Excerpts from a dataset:
::::::

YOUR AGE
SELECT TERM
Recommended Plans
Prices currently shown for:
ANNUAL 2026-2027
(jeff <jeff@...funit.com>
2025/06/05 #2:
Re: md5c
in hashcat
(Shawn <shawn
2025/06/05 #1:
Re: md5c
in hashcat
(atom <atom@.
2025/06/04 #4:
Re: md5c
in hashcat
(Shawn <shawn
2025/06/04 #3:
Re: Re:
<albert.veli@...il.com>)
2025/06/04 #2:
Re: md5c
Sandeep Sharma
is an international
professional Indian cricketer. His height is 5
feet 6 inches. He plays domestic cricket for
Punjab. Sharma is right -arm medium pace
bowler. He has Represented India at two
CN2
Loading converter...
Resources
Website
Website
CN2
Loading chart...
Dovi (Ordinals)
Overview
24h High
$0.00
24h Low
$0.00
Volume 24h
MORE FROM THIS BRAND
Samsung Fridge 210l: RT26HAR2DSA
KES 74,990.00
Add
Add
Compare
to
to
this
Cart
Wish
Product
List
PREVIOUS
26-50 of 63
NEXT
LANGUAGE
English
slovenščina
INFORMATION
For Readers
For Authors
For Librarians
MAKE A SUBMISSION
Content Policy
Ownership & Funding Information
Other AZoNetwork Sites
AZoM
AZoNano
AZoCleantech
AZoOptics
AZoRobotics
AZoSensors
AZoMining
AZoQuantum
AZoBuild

::::::

* Instructions for the task *
Give back, unchanged, the line that holds "SELECT TERM" along with all lines after it through the last line above.

* Solved problem *
SELECT TERM
Recommended Plans
Prices currently shown for:
ANNUAL 2026-2027
(jeff <jeff@...funit.com>
2025/06/05 #2:
Re: md5c
in hashcat
(Shawn <shawn
2025/06/05 #1:
Re: md5c
in hashcat
(atom <atom@.
2025/06/04 #4:
Re: md5c
in hashcat
(Shawn <shawn
2025/06/04 #3:
Re: Re:
<albert.veli@...il.com>)
2025/06/04 #2:
Re: md5c
Sandeep Sharma
is an international
professional Indian cricketer. His height is 5
feet 6 inches. He plays domestic cricket for
Punjab. Sharma is right -arm medium pace
bowler. He has Represented India at two
CN2
Loading converter...
Resources
Website
Website
CN2
Loading chart...
Dovi (Ordinals)
Overview
24h High
$0.00
24h Low
$0.00
Volume 24h
MORE FROM THIS BRAND
Samsung Fridge 210l: RT26HAR2DSA
KES 74,990.00
Add
Add
Compare
to
to
this
Cart
Wish
Product
List
PREVIOUS
26-50 of 63
NEXT
LANGUAGE
English
slovenščina
INFORMATION
For Readers
For Authors
For Librarians
MAKE A SUBMISSION
Content Policy
Ownership & Funding Information
Other AZoNetwork Sites
AZoM
AZoNano
AZoCleantech
AZoOptics
AZoRobotics
AZoSensors
AZoMining
AZoQuantum
AZoBuild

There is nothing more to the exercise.